At the height of the Iran-Iraq war, Saudi Arabia and many other Gulf states became disturbed over the influence a victorious Iran might have on oil policies and Gulf security.  By 1987, the combined number of casualties between Iraq and Iran had reached nearly one million, and fighting halted shipments of nearly three million barrels of oil per day from the Gulf to the rest of the world.

Fearing Iranian attacks against its own tankers and supply ships, Kuwait, which sits on Iraq's southern border at the western edge of the Persian Gulf, sought protection from the United States, requesting American warships to escort it's tankers in and out of the Gulf region.  Though reluctant at first, the United States finally agreed.
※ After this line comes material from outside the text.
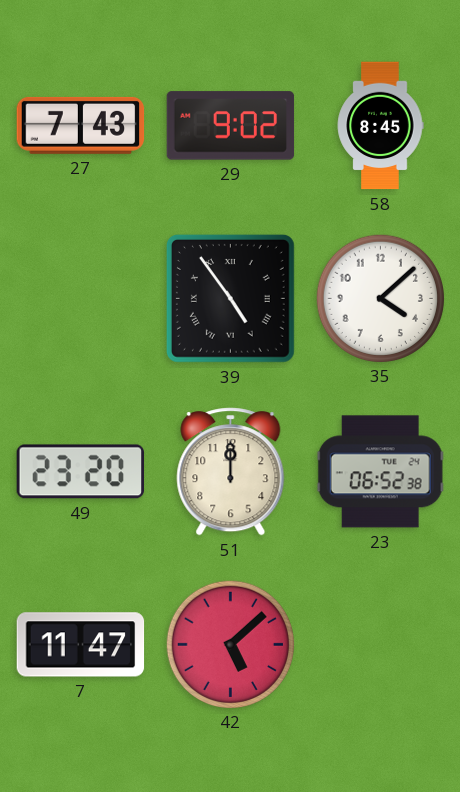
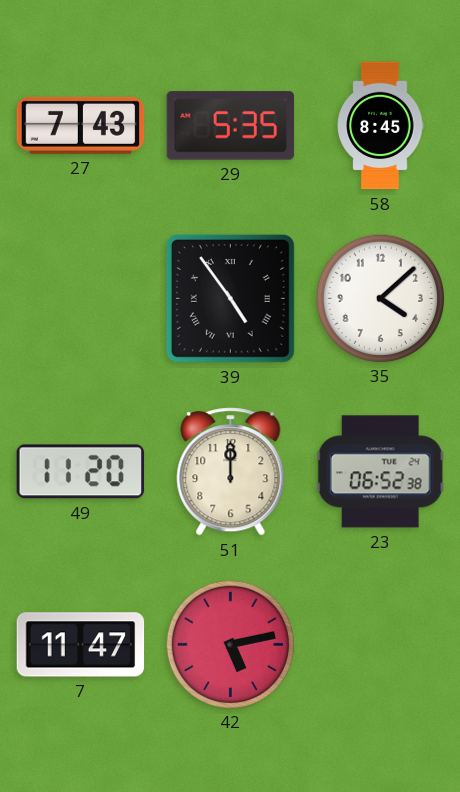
29: 9:02 -> 5:35
49: 23:20 -> 11:20
42: 5:08 -> 5:13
On 22 August 1988, Iran and Iraq agreed unconditionally to accept a United Nations cease-fire resolution.  The prolonged war left Iraq's economy in shambles.  Saddled with war debt and nothing to show for the eight-year war with Iran, Saddam Hussein turned his attention to Kuwait.  Saddam demanded control of the Warba and Bubiyan Islands, which guard the entrance to the city of Umm Qasr, Iraq's only functioning port on the Gulf.  When Kuwait refused, Saddam informed Sheikh Jaber al-Ahmad al-Sabah that he had no intention of paying his country back the billions of dollars it had loaned him.

Saddam Hussein was determined to rebuild his economy and gain access to the Gulf.  He accused Kuwait of exceeding their OPEC oil quotas, driving down prices.  He also accused Kuwait of expanding its border 2.5 miles to the north, into Iraq, so it could pump oil from the rich Rumaila oil field.  Iraq's foreign minister, Tariq Aziz, said Kuwait's actions were "tantamount to an act of war."

In the early morning hours of 2 August 1990, more than 100,000 Iraqi soldiers stormed into Kuwait.  It took less than one day for Saddam Hussein to seize Kuwait and gain control of 20 percent of the world's oil supplies.  Saddam Hussein instantly became the strongest leader in the Arab world and declared that oil should be used as a weapon against the United States and Israel.